Positivity is a lifestyle, BoomPositive advises, and one of the best ways to spread that positivity is through words. Positive adjectives that start with D, for example, include disciplined, desirable, dandy, and delightful.When considering stock returns, the D word—dividends—is very important because dividend payouts on a stock often provide a substantial chunk of that stock’s total return. True, dividends are not guaranteed, but the fact is, companies are reluctant to send a message of non-success by cutting their dividend payouts.
What, exactly, is a dividend, and what makes such a Distribution so Desirable and Delightful?
When a company generates profits, the leadership typically chooses among several ways to use that money (other than just keeping it in cash reserves). They may decide, for example, to pay off debt, to devote that money to new product development, to expanding into new territory, or—they may decide to distribute all or part of it to the shareholders in the form of dividends. The decision of whether to approve a dividend is usually made quarterly by the company’s board of directors. When an increase in the dividend is approved, that is a signal the company has confidence in its growth going forward.
In essence, owning dividend-paying stocks can allow investors to profit in two different ways.

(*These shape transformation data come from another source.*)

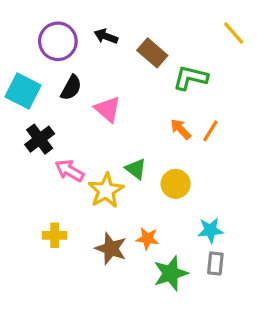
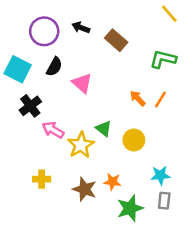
yellow line: (234, 33) -> (169, 14), moved
green L-shape: (191, 78) -> (163, 59), moved

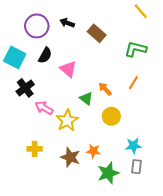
orange arrow: (138, 98) -> (105, 89), moved
green triangle: (104, 129) -> (86, 98), moved

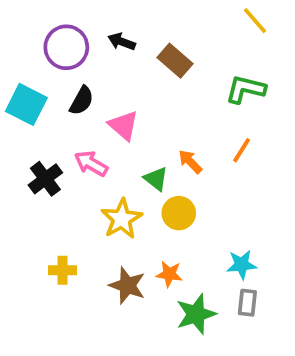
black cross: (25, 88) -> (45, 179), moved
pink arrow: (44, 108) -> (91, 164), moved
yellow circle: (111, 116) -> (179, 213), moved

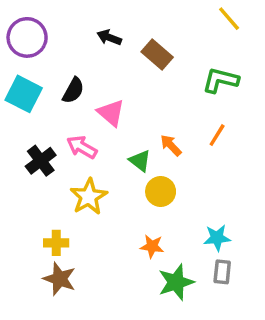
purple circle: (66, 47) -> (27, 37), moved
yellow star: (122, 219) -> (89, 197), moved
brown star: (127, 286) -> (60, 279), moved

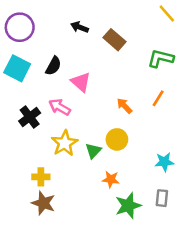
green triangle: (140, 161) -> (93, 151), moved, turned 35
cyan star: (217, 238) -> (164, 162), moved

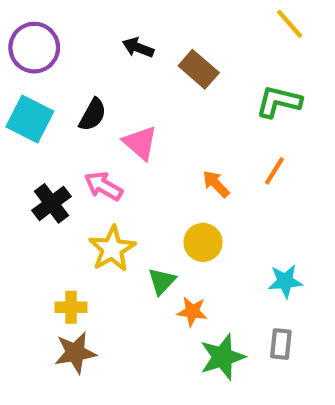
green triangle: (93, 151) -> (162, 281), moved
brown star: (43, 203) -> (75, 353), turned -30

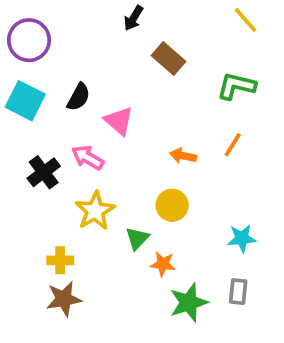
black arrow: (138, 48) -> (134, 18), moved, turned -80
orange arrow: (216, 184) -> (183, 156), turned -35

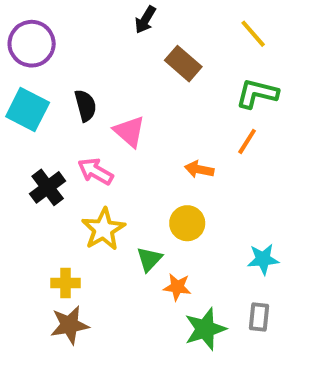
yellow line: (245, 20) -> (253, 34), moved
black semicircle: (79, 97) -> (85, 106), turned -44
orange line: (233, 145) -> (247, 141), moved

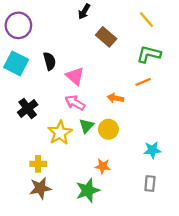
orange line: (247, 141) -> (143, 82), turned 35
pink arrow: (95, 171) -> (75, 103), moved
green triangle: (149, 259) -> (86, 126), moved
green star: (205, 329) -> (88, 190), moved

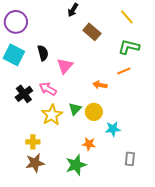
pink triangle: (75, 76) -> (65, 66), turned 30
pink arrow: (75, 103) -> (48, 89), moved
cyan star: (152, 150) -> (113, 129), moved

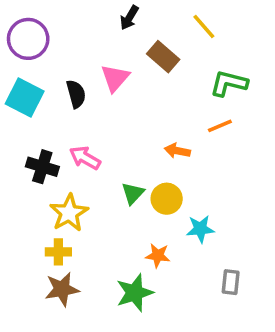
yellow line: (127, 17) -> (204, 26), moved
pink triangle: (65, 66) -> (115, 78), moved
black cross: (24, 94) -> (42, 167), turned -36
yellow star: (52, 115) -> (69, 213), moved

In addition to potential growth in the price of the stock itself, the recurring income can provide a second benefit. Even during periods when the price of the stock is not increasing, the dividend payout can provide some stability. What’s more, dividends that meet certain IRS standards are generally taxed at the long-term capital gains tax rate rather than as ordinary income.
To some degree, dividends can function like a thermometer, confirming that the company’s financial “temperature” is stable. To pay out a dividend, the company has to have the cash on hand. As a wise man once said, “You can’t fake dividends.”
While retired investors often depend on the regular quarterly income flow from stock dividends, investors of all ages need to know that dividends have been a very important part of a stock portfolio’s total return.According to data from Hartford Funds, for the years between1930 and 2020, dividends have amazingly accounted for some 41% of the S&P 500 Index’s total return! To reap the benefits of dividend income, investors should look to identify two factors:
- Does the company have a history of paying dividends?
- Does the company appear to be in a position to increase their dividend in the future?
One particular group of stocks (there are now 65 of these in the world) has been given the name Dividend Aristocrats. These are companies in the Standard & Poor’s 500 stock index that have raised their dividends every year for at least 25 consecutive years. Aristocrats have a minimum market capitalization of $3 billion and average at least $5 million in daily share trading.
Here are just a few companies you might recognize from the 2020 Dividend Aristocrats list: 3M, Aflac, AT&T, Caterpillar, Clorox, Coca-Cola, Colgate-Palmolive, Exxon Mobil, Johnson & Johnson, Lowe’s, McDonald’s, PepsiCo, Proctor & Gamble, Sherwin-Williams, and Target.
“Evidence of profitability in the form of a dividend check can help investors sleep easily,” as Invest opediaputs it. It’s one thing to have profits on paper, but “profits that produce cash dividends are another thing entirely.”
One of the best ways to spread positivity is through words. For investors, when it comes to positive adjectives that start with D, dividends can be Delightful and Dandy indeed!